Problem to solve: Collect all lines from the records below that include the word "Example".

Data for analysis:
-=-=-

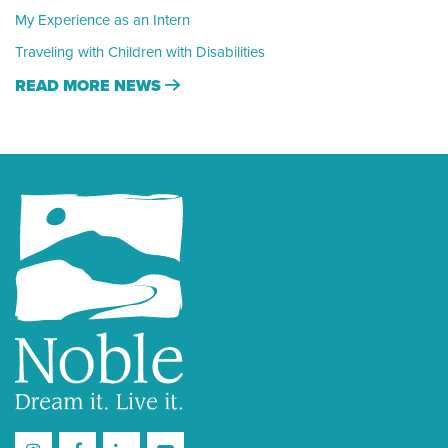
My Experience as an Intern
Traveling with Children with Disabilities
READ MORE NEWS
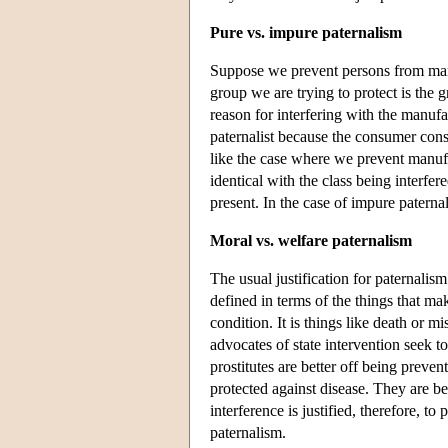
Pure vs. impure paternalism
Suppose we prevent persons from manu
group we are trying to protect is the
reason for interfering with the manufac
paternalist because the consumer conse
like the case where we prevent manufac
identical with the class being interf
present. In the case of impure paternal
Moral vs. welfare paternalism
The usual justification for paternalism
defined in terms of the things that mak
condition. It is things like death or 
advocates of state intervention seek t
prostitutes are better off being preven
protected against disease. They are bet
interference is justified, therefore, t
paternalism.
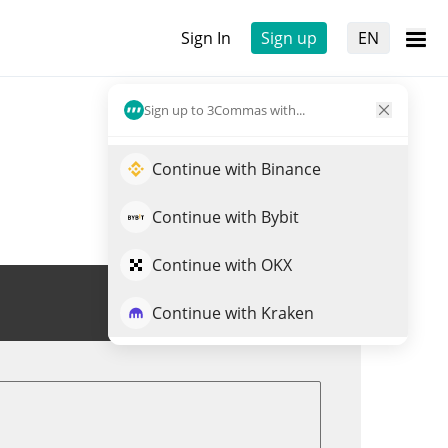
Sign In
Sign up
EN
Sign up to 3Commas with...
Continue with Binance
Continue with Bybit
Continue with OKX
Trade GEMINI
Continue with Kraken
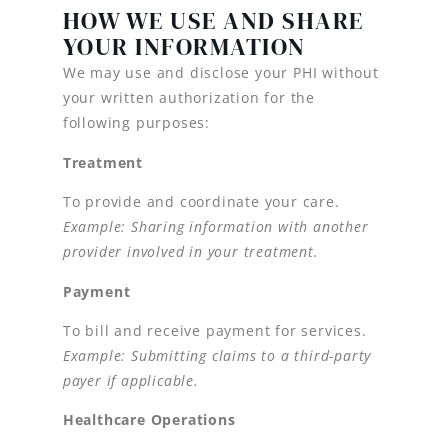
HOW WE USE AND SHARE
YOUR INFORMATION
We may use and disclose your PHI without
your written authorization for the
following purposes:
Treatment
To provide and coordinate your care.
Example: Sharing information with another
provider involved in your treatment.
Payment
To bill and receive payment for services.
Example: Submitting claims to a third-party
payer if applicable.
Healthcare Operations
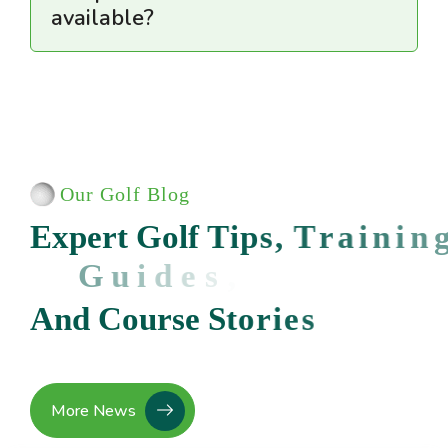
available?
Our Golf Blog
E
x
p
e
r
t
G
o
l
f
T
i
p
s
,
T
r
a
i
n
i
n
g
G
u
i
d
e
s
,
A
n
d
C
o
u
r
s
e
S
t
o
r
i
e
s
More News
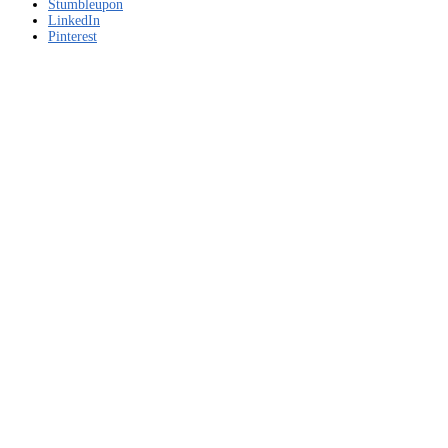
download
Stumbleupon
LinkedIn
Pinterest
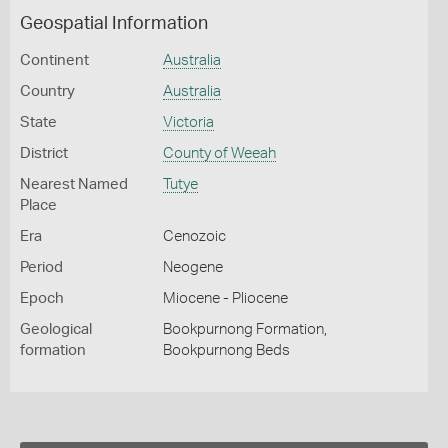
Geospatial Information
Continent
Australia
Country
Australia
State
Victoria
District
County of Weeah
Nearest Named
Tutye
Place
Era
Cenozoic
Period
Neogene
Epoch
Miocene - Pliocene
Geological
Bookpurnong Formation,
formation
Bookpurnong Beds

-=-=-

Solution:
Example: Sharing information with another
Example: Submitting claims to a third-party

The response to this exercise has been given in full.